Developing Sunbeam Extensions
Sunbeam extensions allow you to add new features to the pipeline. You might use an extension to carry out a new type of analysis, or to produce a report from Sunbeam output files. Extensions can be re-distributed and installed by other researchers to facilitate reproducible analysis.
This page will go deep into the weeds on how to develop extensions for Sunbeam. If you’re looking for how to install/run them, check out Sunbeam Extensions. Make sure you’ve read the Developing Sunbeam page first so that you have a good grounding in the internals of Sunbeam. And the more you’re familiar with Snakemake and Python, the better (both have great documentation).
Starting a new extension
A Sunbeam extension consists of a directory that contains a rules file. The rules file must have a name that ends with the file extension “.smk”. It is customary for the name of the extension to start with “sbx_”, which is shorthand for “Sunbeam extension.” Technically, only the rules file is needed for a Sunbeam extension. In practice, almost all extensions include other files to facilitate the installation of software dependencies, to specify parameters in the configuration file, and to give instructions to users.
Using sbx_template
We’ve created a GitHub template for creating new Sunbeam extensions easily. To use the template, go to the sbx_template repo and click the Use this template button in the top right. Once you’ve created the new repository, wait a minute for the CI to update all the names and links, then clone the repository to your computer. You can then edit the files in the repository to create your extension.
Writing the rules file
The rules file contains the code for one or more rules in Snakemake format. These rules describe how to take files produced by Sunbeam and do something more with them. When Sunbeam is run, the Snakemake workflow management system determines how to put the rules together in the right order to produce the desired result.

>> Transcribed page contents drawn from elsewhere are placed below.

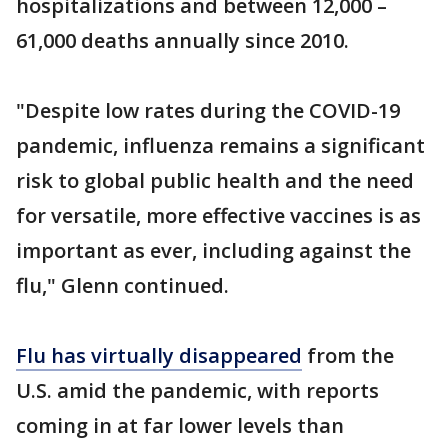
hospitalizations and between 12,000 –
61,000 deaths annually since 2010.
"Despite low rates during the COVID-19
pandemic, influenza remains a significant
risk to global public health and the need
for versatile, more effective vaccines is as
important as ever, including against the
flu," Glenn continued.
Flu has virtually disappeared
from the
U.S. amid the pandemic, with reports
coming in at far lower levels than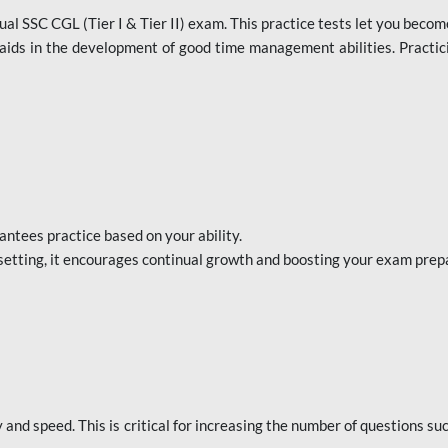
al SSC CGL (Tier I & Tier II) exam. This practice tests let you becom
aids in the development of good time management abilities. Practici
ntees practice based on your ability.
setting, it encourages continual growth and boosting your exam prep
nd speed. This is critical for increasing the number of questions su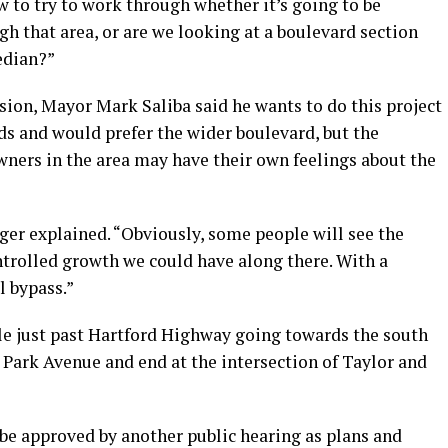
w to try to work through whether it’s going to be
gh that area, or are we looking at a boulevard section
edian?”
ion, Mayor Mark Saliba said he wants to do this project
ds and would prefer the wider boulevard, but the
ners in the area may have their own feelings about the
zger explained. “Obviously, some people will see the
ntrolled growth we could have along there. With a
l bypass.”
le just past Hartford Highway going towards the south
h Park Avenue and end at the intersection of Taylor and
 be approved by another public hearing as plans and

Example: An extension for AwesomeTool
Say we have a tool we want to include in Sunbeam called AwesomeTool, that provides strain level taxonomic classification of every read and then provides a human-readable report of how interesting each one is in descending order of interest. (unfortunately, AwesomeTool doesn’t exist outside of this example). AwesomeTool has a command line interface (CLI) that takes gzipped fastq files and a database file as input, and produces a gzipped output file. The command looks like:
We’ll start our development effort by updating the rules file (this assumes you’re using sbx_template; if not, follow along with those files in mind). We want to remove the dummy rules from the template sbx_awesome_tool.smk and replace them with our own:
This gives us our target (all_awesome_tool) and the rule that runs the program (run_awesome_tool). The target rule is a list of all the output files we expect to produce. The runner rule describes how to run the program, including the input files, output files, and command to run. You might notice that there are a few things here we will need to define to supplement these rules. For starters, we need to define the awesome_db option in the config. To do this, we will modify the config.yml file:
We also need to specify the environment that AwesomeTool is installed in. To do this, we will modify envs/sbx_awesome_tool_env.yml:
And with that, we have a working extension! You can run it with the command:
We can go check out our output files in /path/to/project/sunbeam_output/classify/awesome.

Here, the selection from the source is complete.